Many activists have said Biden can still block Willow on climate grounds under NEPA, while other experts are uncertain if such a move would run afoul of other laws.

Central to this disagreement is authority: Can a president interpret increasingly dour climate analyses on public lands and waters as a right to bar fossil fuel development?

Under both NEPA and other laws, some experts argue the Interior Department has a suite of authorities to protect the environment and public lands.

Lieb of Earthjustice said in Willow’s case there is also the National Petroleum Reserves Production Act, which specifically governs activity in the reserve and grants extensive authority to an administration.

“If the analysis demonstrates that the project will have impacts that can’t be mitigated, the administration can deny the project,” Lieb said.

Mark Squillace, a federal law expert at the University of Colorado Law School and former special assistant to the Interior solicitor during the Clinton administration, agreed that the reserve act gives the Interior “fairly broad discretion” to restrict activities with serious surface impacts.

But he also said if the Biden administration were to reject Willow, it probably would be on multiple grounds, with climate impacts being just one. Such a decision also wouldn’t bar other reserve oil and gas activities, in his estimation.

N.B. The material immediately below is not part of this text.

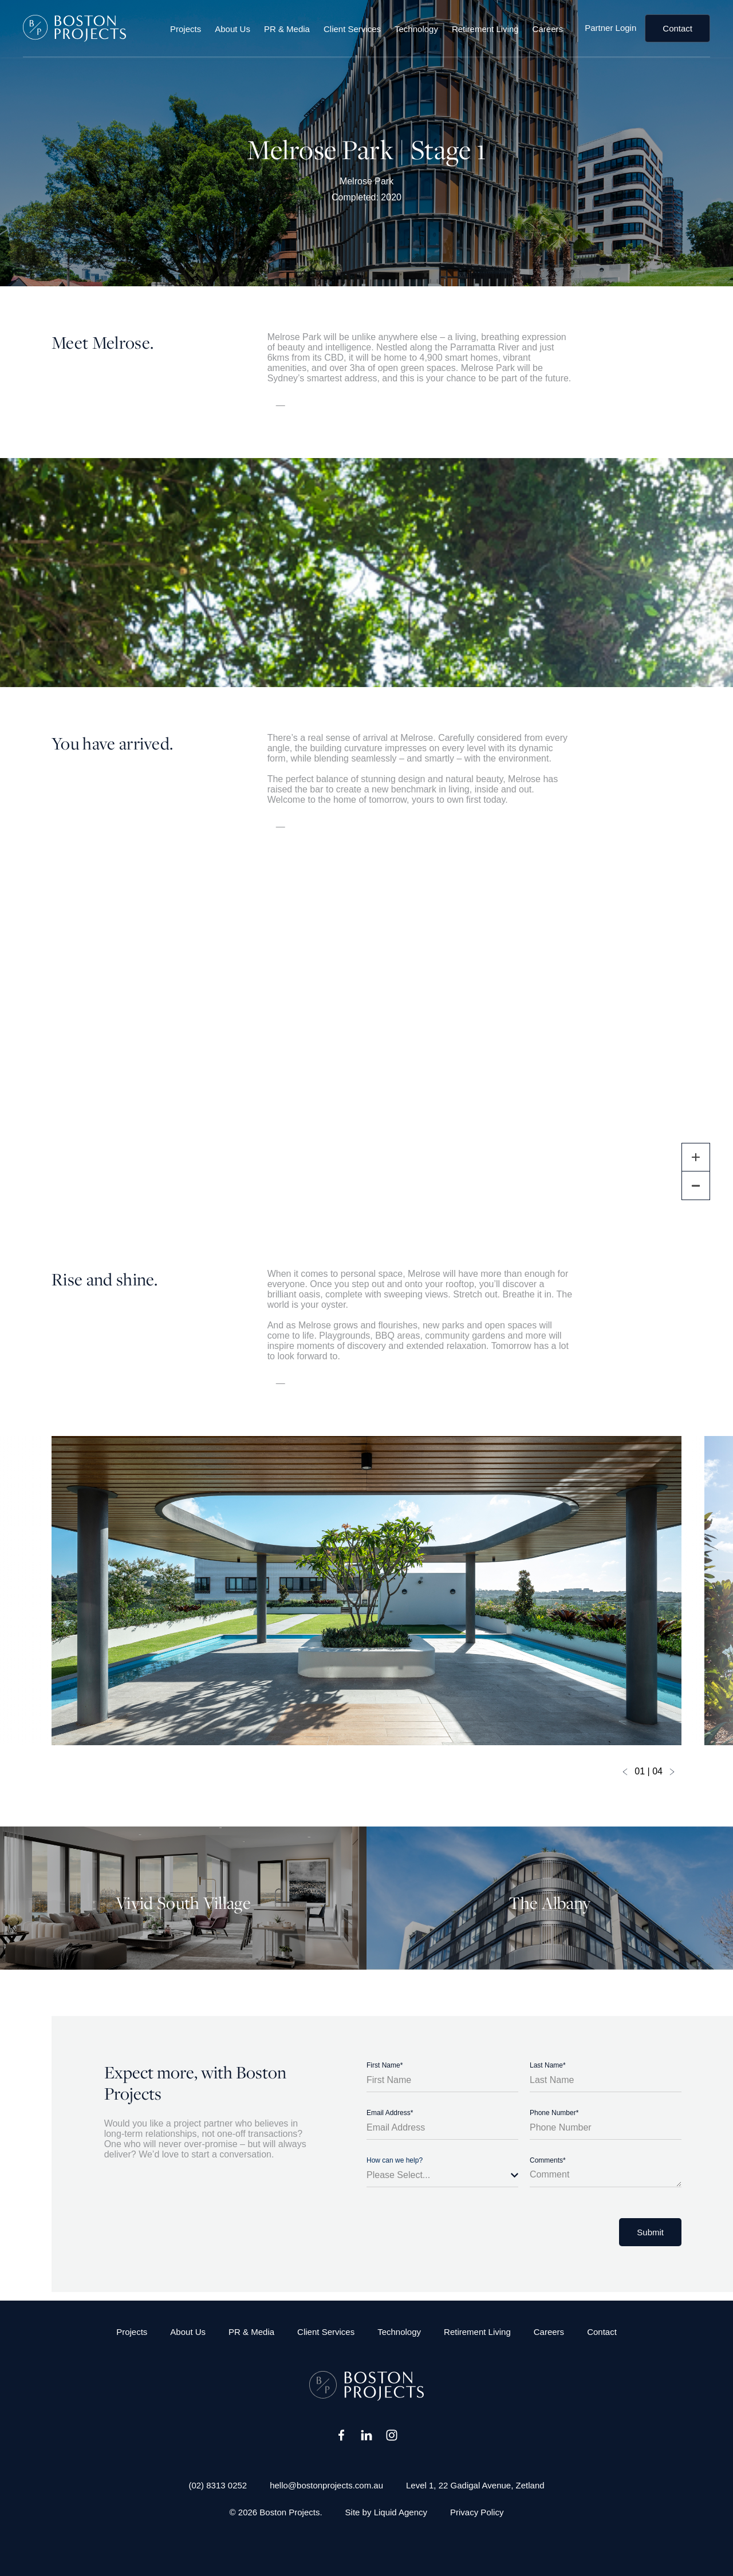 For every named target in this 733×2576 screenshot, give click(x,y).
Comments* (548, 2160)
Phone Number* (554, 2112)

“Biden could decide to reject this particular proposal from ConocoPhillips even while leaving the door open for some more modest development with fewer adverse impacts,” Squillace said.

Regardless of what the Interior Department ultimately decides, Squillace said Biden is likely to get sued. The final word on Willow, and on climate strategies to bar oil development on public lands, could be months or years away.

Meanwhile, oil and gas supporters are questioning the limits of presidential powers as climate becomes more of a central issue for large oil and gas decisions. From their perspective, oil and gas activity is robustly supported by laws. Those laws were written during previous eras when protecting U.S. fossil fuel interests was paramount and environmental impacts were largely local concerns.

“Clearly environmental impacts now include impacts on climate change,” said Sgamma of the Western Energy Alliance. “But there’s no law passed by Congress that says we are shutting down our economy because of climate change.”

Rebecca Watson, who oversaw the BLM and other Interior energy agencies as a deputy Interior secretary during the George W. Bush administration, said the Interior secretary’s discretionary power over oil approvals doesn’t necessarily supersede other important mandates.

That includes Federal Land Policy and Management Act language defining mineral development as a “principal use” of federal lands and the Mineral Leasing Act’s use of “shall” regarding leasing for energy development, she said.

Biden officials likely feel the constraint of those laws, as well as others that touch on the federal government’s energy responsibilities, including the Outer Continental Shelf Lands Act and the Federal Oil and Gas Royalty Management Act, Watson said.

“I do not think it is as simple as the advocates argue,” she said in an email. “I think it is one of those ‘silver bullet’ solutions that don’t really work in the real world of governance and the rule of law.”